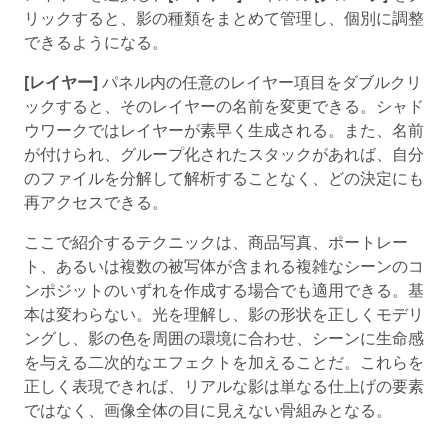
リックすると、影の種類をまとめて管理し、個別に調整
できるようになる。
[レイヤー]
パネル内の任意のレイヤー項目をダブルクリ
ックすると、そのレイヤーの名前を変更できる。シャド
ウワークではレイヤーが素早く生成される。また、名前
が付けられ、グループ化されたスタックがあれば、自分
のファイルを分解して解析することなく、どの決定にも
再アクセスできる。
ここで紹介するテクニックは、商品写真、ポートレー
ト、あるいは複数の被写体が含まれる複雑なシーンのコ
ンポジットのいずれを作成する場合でも適用できる。基
本は変わらない。光を理解し、影の形状を正しくモデリ
ングし、影の色を周囲の環境に合わせ、シーンに生命感
を与える二次的なエフェクトを加えることだ。これらを
正しく表現できれば、リアルな影は単なる仕上げの要素
ではなく、画像全体の目に見えない骨組みとなる。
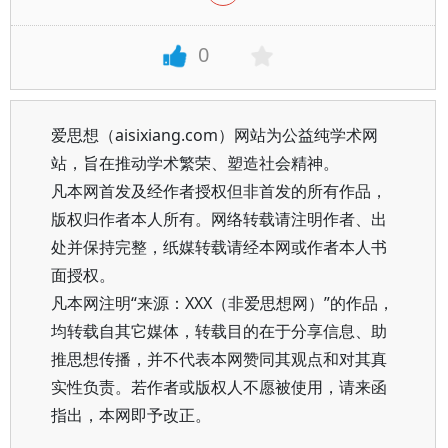
0
爱思想（aisixiang.com）网站为公益纯学术网
站，旨在推动学术繁荣、塑造社会精神。
凡本网首发及经作者授权但非首发的所有作品，
版权归作者本人所有。网络转载请注明作者、出
处并保持完整，纸媒转载请经本网或作者本人书
面授权。
凡本网注明“来源：XXX（非爱思想网）”的作品，
均转载自其它媒体，转载目的在于分享信息、助
推思想传播，并不代表本网赞同其观点和对其真
实性负责。若作者或版权人不愿被使用，请来函
指出，本网即予改正。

┄┄┄┄┄┄┄┄┄┄┄┄┄┄┄┄┄┄┄┄

TASK TO CARRY OUT:
Go back to the line containing "ここで紹介するテクニックは、商品写真、ポートレー" and output it and every line after it through the end of the records, exactly, but not the pictures.

ANSWER FOR THE TASK:
ここで紹介するテクニックは、商品写真、ポートレー
ト、あるいは複数の被写体が含まれる複雑なシーンのコ
ンポジットのいずれを作成する場合でも適用できる。基
本は変わらない。光を理解し、影の形状を正しくモデリ
ングし、影の色を周囲の環境に合わせ、シーンに生命感
を与える二次的なエフェクトを加えることだ。これらを
正しく表現できれば、リアルな影は単なる仕上げの要素
ではなく、画像全体の目に見えない骨組みとなる。
0
爱思想（aisixiang.com）网站为公益纯学术网
站，旨在推动学术繁荣、塑造社会精神。
凡本网首发及经作者授权但非首发的所有作品，
版权归作者本人所有。网络转载请注明作者、出
处并保持完整，纸媒转载请经本网或作者本人书
面授权。
凡本网注明“来源：XXX（非爱思想网）”的作品，
均转载自其它媒体，转载目的在于分享信息、助
推思想传播，并不代表本网赞同其观点和对其真
实性负责。若作者或版权人不愿被使用，请来函
指出，本网即予改正。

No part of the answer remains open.